• **WORK TO BE COMPLETED**: When a line of the entries contains "électricien", please list that line.
----- DATASET EXCERPTS -----
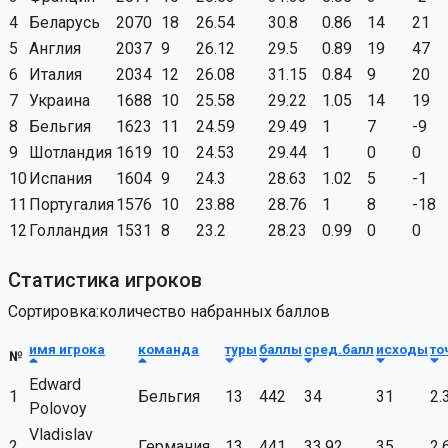
4
Беларусь
2070
18
26.54
30.8
0.86
14
21
5
Англия
2037
9
26.12
29.5
0.89
19
47
6
Италия
2034
12
26.08
31.15
0.84
9
20
7
Украина
1688
10
25.58
29.22
1.05
14
19
8
Бельгия
1623
11
24.59
29.49
1
7
-9
9
Шотландия
1619
10
24.53
29.44
1
0
0
10
Испания
1604
9
24.3
28.63
1.02
5
-1
11
Португалия
1576
10
23.88
28.76
1
8
-18
12
Голландия
1531
8
23.2
28.23
0.99
0
0
Статистика игроков
Сортировка:количество набранных баллов
имя игрока
команда
туры
баллы
сред.балл
исходы
то
№
Edward
1
Бельгия
13
442
34
31
2.
Polovoy
Vladislav
2
Германия
13
441
33.92
35
2.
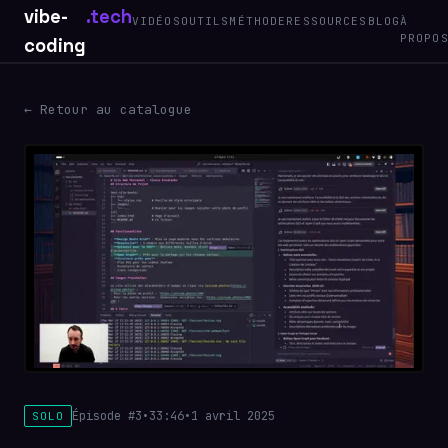
vibe-
.tech
VIDÉOS
OUTILS
MÉTHODE
RESSOURCES
BLOG
À
PROPO
coding
← Retour au catalogue
Épisode #3
•
33:46
•
1 avril 2025
SOLO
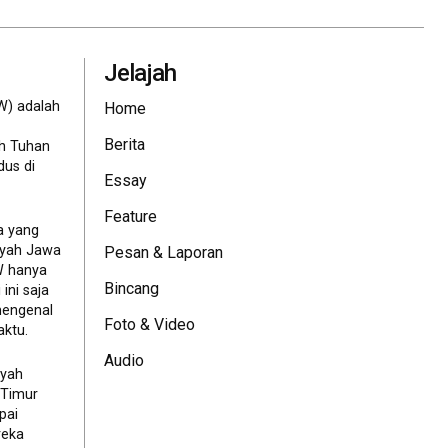
Jelajah
W) adalah
Home
Berita
eh Tuhan
dus di
Essay
Feature
a yang
ayah Jawa
Pesan & Laporan
JW hanya
Bincang
ini saja
mengenal
Foto & Video
ktu.
Audio
ayah
 Timur
pai
reka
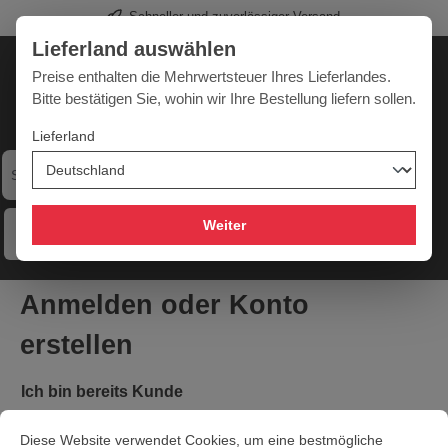
Schneller und zuverlässiger Versand
alt springen
Lieferland auswählen
Deutschland
Lieferland:
Preise enthalten die Mehrwertsteuer Ihres Lieferlandes.
Bitte bestätigen Sie, wohin wir Ihre Bestellung liefern sollen.
Lieferland
Werkzeugpower für jede Herausforderung
Weiter
Menü
Hilfe
Merkzettel
Mein Konto
Warenkorb
Anmelden oder Konto
erstellen
Ich bin bereits Kunde
Cookie-Voreinstellungen
Diese Website verwendet Cookies, um eine bestmögliche Erfahrung bi
Einloggen mit E-Mail-Adresse und Passwort
Diese Website verwendet Cookies, um eine bestmögliche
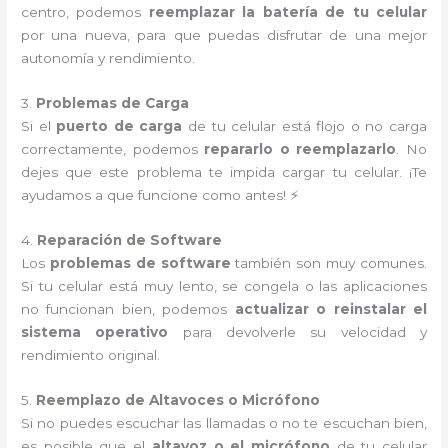
centro, podemos
reemplazar la batería de tu celular
por una nueva, para que puedas disfrutar de una mejor
autonomía y rendimiento.
3.
Problemas de Carga
Si el
puerto de carga
de tu celular está flojo o no carga
correctamente, podemos
repararlo o reemplazarlo
. No
dejes que este problema te impida cargar tu celular. ¡Te
ayudamos a que funcione como antes! ⚡
4.
Reparación de Software
Los
problemas de software
también son muy comunes.
Si tu celular está muy lento, se congela o las aplicaciones
no funcionan bien, podemos
actualizar o reinstalar el
sistema operativo
para devolverle su velocidad y
rendimiento original.
5.
Reemplazo de Altavoces o Micrófono
Si no puedes escuchar las llamadas o no te escuchan bien,
es posible que el
altavoz o el micrófono
de tu celular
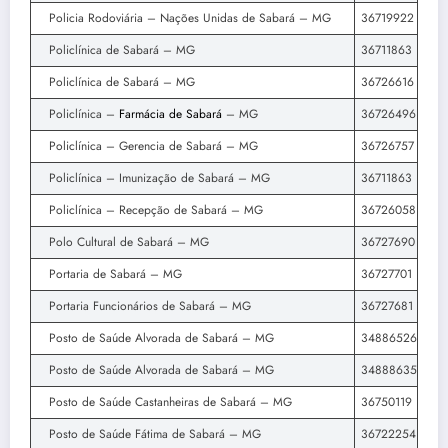
Policia Rodoviária – Nações Unidas de Sabará – MG
36719922
Policlínica de Sabará – MG
36711863
Policlínica de Sabará – MG
36726616
Policlínica –
Farmácia de Sabará
– MG
36726496
Policlínica – Gerencia de Sabará – MG
36726757
Policlínica – Imunização de Sabará – MG
36711863
Policlínica – Recepção de Sabará – MG
36726058
Polo Cultural de Sabará – MG
36727690
Portaria de Sabará – MG
36727701
Portaria Funcionários de Sabará – MG
36727681
Posto de Saúde Alvorada de Sabará – MG
34886526
Posto de Saúde Alvorada de Sabará – MG
34888635
Posto de Saúde Castanheiras de Sabará – MG
36750119
Posto de Saúde Fátima de Sabará – MG
36722254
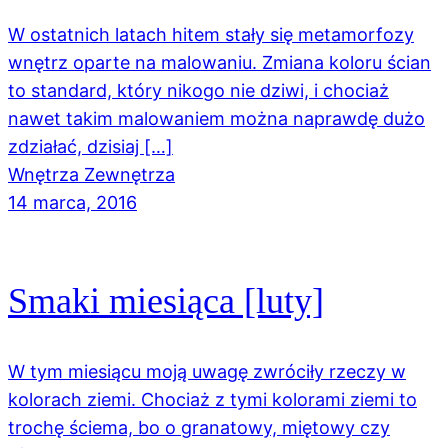
W ostatnich latach hitem stały się metamorfozy
wnętrz oparte na malowaniu. Zmiana koloru ścian
to standard, który nikogo nie dziwi, i chociaż
nawet takim malowaniem można naprawdę dużo
zdziałać, dzisiaj […]
Wnętrza Zewnętrza
14 marca, 2016
Smaki miesiąca [luty]
W tym miesiącu moją uwagę zwróciły rzeczy w
kolorach ziemi. Chociaż z tymi kolorami ziemi to
trochę ściema, bo o granatowy, miętowy czy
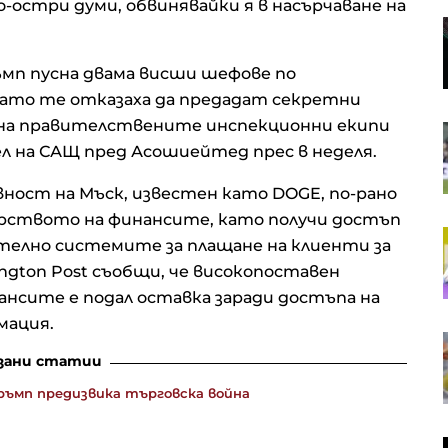
по-остри думи, обвинявайки я в насърчаване на
Японски изобретател превръща
почвата в източник на
електричество
мп пусна двама висши шефове по
 като те отказаха да предадат секретни
п на правителствените инспекционни екипи
Акция на седмицата: „Българска
фондова борса“ АД
л на САЩ пред Асошиейтед прес в неделя.
ост на Мъск, известен като DOGE, по-рано
рството на финансите, като получи достъп
Колко отворена е България към
телно системите за плащане на клиенти за
световната икономика отвъд
ington Post съобщи, че високопоставен
ЕС?
нсите е подал оставка заради достъпа на
мация.
Как ще изглежда енергетиката
след края на войната в Украйна?
зани статии
Тръмп предизвика търговска война
Украйна купи ракети ATACMS и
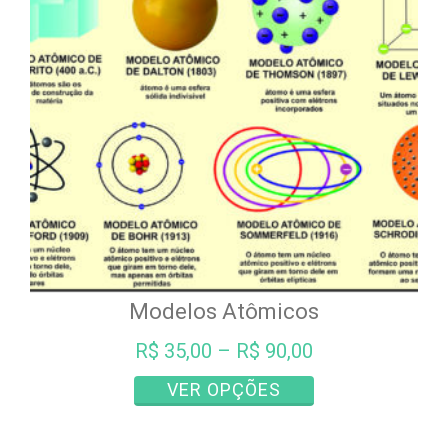
podem
ser
escolhidas
na
página
do
produto
Modelos Atômicos
R$
35,00
–
R$
90,00
Este
VER OPÇÕES
produto
tem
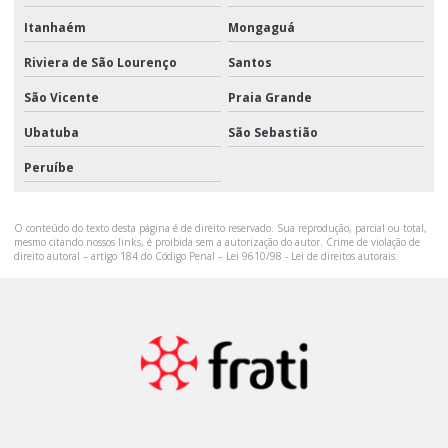
Itanhaém
Mongaguá
Riviera de São Lourenço
Santos
São Vicente
Praia Grande
Ubatuba
São Sebastião
Peruíbe
O conteúdo do texto desta página é de direito reservado. Sua reprodução, parcial ou total,
mesmo citando nossos links, é proibida sem a autorização do autor. Crime de violação de
direito autoral – artigo 184 do Código Penal –
Lei 9610/98 - Lei de direitos autorais
.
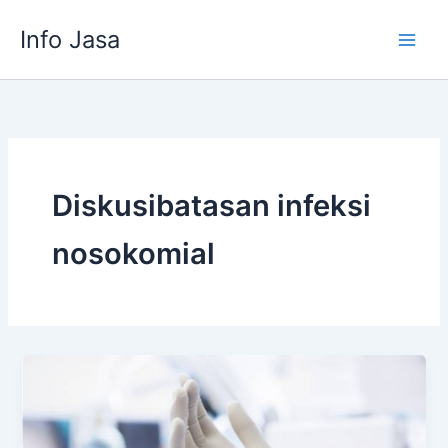
Skip
Info Jasa
to
content
Diskusibatasan infeksi
nosokomial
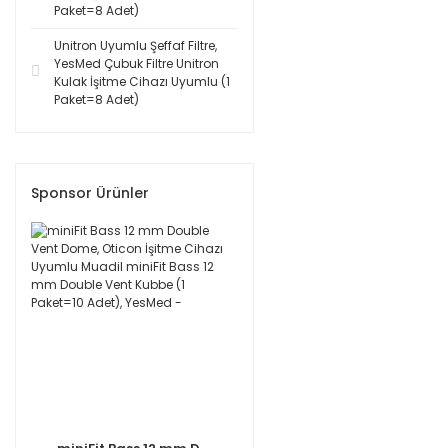
Paket=8 Adet)
Unitron Uyumlu Şeffaf Filtre,
YesMed Çubuk Filtre Unitron
Kulak İşitme Cihazı Uyumlu (1
Paket=8 Adet)
Sponsor Ürünler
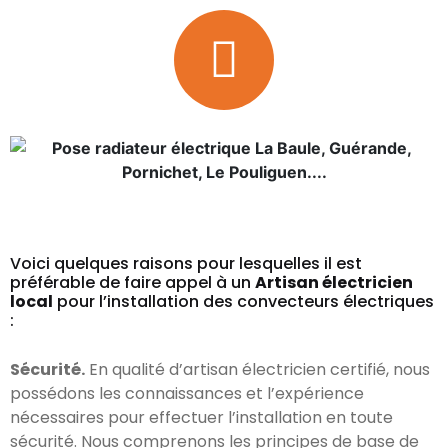
Voici quelques raisons pour lesquelles il est
préférable de faire appel à un
Artisan électricien
local
pour l’installation des convecteurs électriques
:
Sécurité.
En qualité d’artisan électricien certifié, nous
possédons les connaissances et l’expérience
nécessaires pour effectuer l’installation en toute
sécurité. Nous comprenons les principes de base de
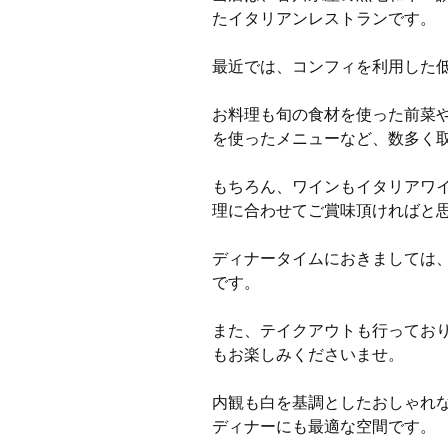
たイタリアンレストランです。
最近では、コンフィを利用した
お料理も旬の食材を使った前菜
を使ったメニューなど、数多く
もちろん、ワインもイタリアワ
理に合わせてご賞味頂ければと
ディナータイムにおきましては
です。
また、テイクアウトも行ってお
もお楽しみくださいませ。
内観も白を基調としたおしゃれ
ディナーにも最適な空間です。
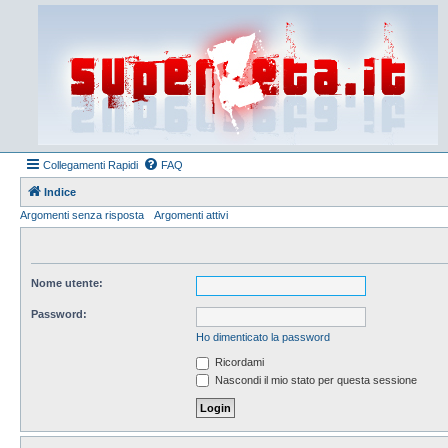
Collegamenti Rapidi
FAQ
Indice
Argomenti senza risposta
Argomenti attivi
Nome utente:
Password:
Ho dimenticato la password
Ricordami
Nascondi il mio stato per questa sessione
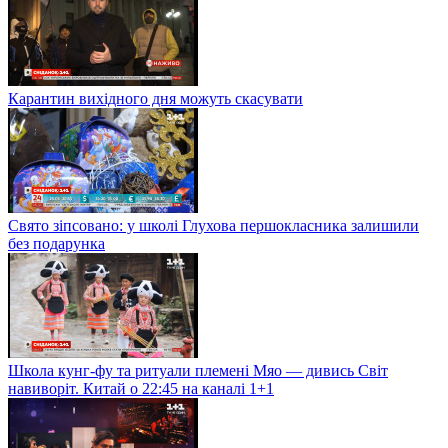
Карантин вихідного дня можуть скасувати
Свято зіпсовано: у школі Глухова першокласника залишили
без подарунка
Школа кунг-фу та ритуали племені Мяо — дивись Світ
навиворіт. Китай о 22:45 на каналі 1+1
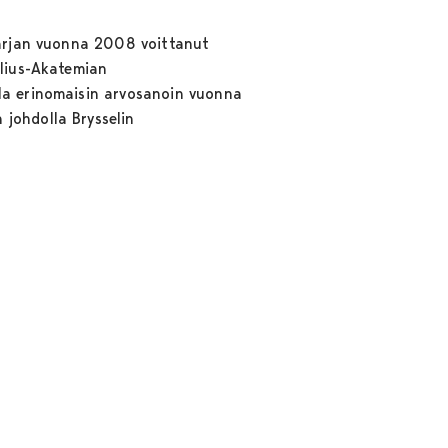
 sarjan vuonna 2008 voittanut
elius-Akatemian
lla erinomaisin arvosanoin vuonna
johdolla Brysselin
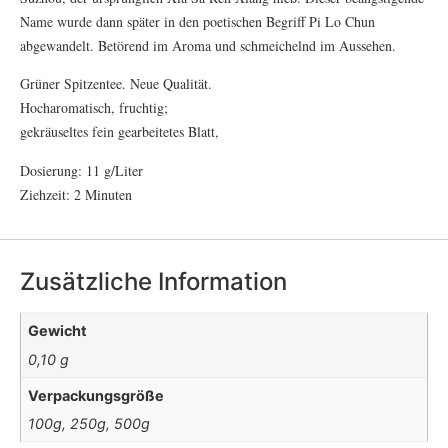
Name wurde dann später in den poetischen Begriff Pi Lo Chun
abgewandelt. Betörend im Aroma und schmeichelnd im Aussehen.
Grüner Spitzentee. Neue Qualität.
Hocharomatisch, fruchtig;
gekräuseltes fein gearbeitetes Blatt,
Dosierung: 11 g/Liter
Ziehzeit: 2 Minuten
Zusätzliche Information
Gewicht
0,10 g
Verpackungsgröße
100g, 250g, 500g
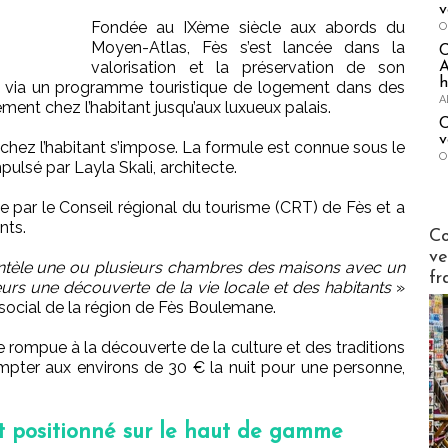
v
Fondée au IXème siècle aux abords du
O
Moyen-Atlas, Fès s’est lancée dans la
valorisation et la préservation de son
A
h
on, via un programme touristique de logement dans des
A
ment chez l’habitant jusqu’aux luxueux palais.
C
v
 chez l’habitant s’impose. La formule est connue sous le
O
ulsé par Layla Skali, architecte.
ce par le Conseil régional du tourisme (CRT) de Fès et a
nts.
Publi-n
Co
ve
lientèle une ou plusieurs chambres des maisons avec un
fr
urs une découverte de la vie locale et des habitants
»
ocial de la région de Fès Boulemane.
e rompue à la découverte de la culture et des traditions
 Compter aux environs de 30 € la nuit pour une personne,
t positionné sur le haut de gamme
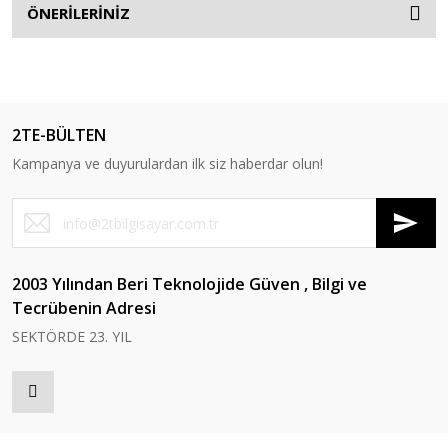
ÖNERİLERİNİZ
2TE-BÜLTEN
Kampanya ve duyurulardan ilk siz haberdar olun!
2003 Yılından Beri Teknolojide Güven , Bilgi ve
Tecrübenin Adresi
SEKTÖRDE 23. YIL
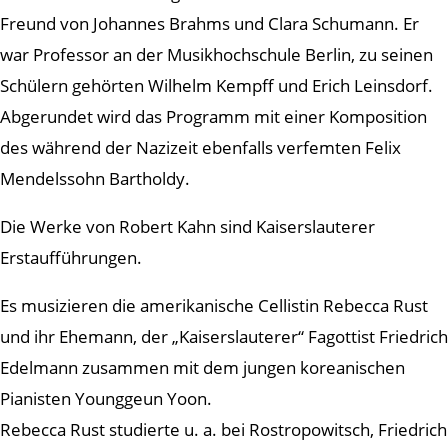
Freund von Johannes Brahms und Clara Schumann. Er
war Professor an der Musikhochschule Berlin, zu seinen
Schülern gehörten Wilhelm Kempff und Erich Leinsdorf.
Abgerundet wird das Programm mit einer Komposition
des während der Nazizeit ebenfalls verfemten Felix
Mendelssohn Bartholdy.
Die Werke von Robert Kahn sind Kaiserslauterer
Erstaufführungen.
Es musizieren die amerikanische Cellistin Rebecca Rust
und ihr Ehemann, der „Kaiserslauterer“ Fagottist Friedrich
Edelmann zusammen mit dem jungen koreanischen
Pianisten Younggeun Yoon.
Rebecca Rust studierte u. a. bei Rostropowitsch, Friedrich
-----
• **OUTPUT FOR THIS EXERCISE**:
Artisan électricien
En qualité d’artisan électricien certifié, nous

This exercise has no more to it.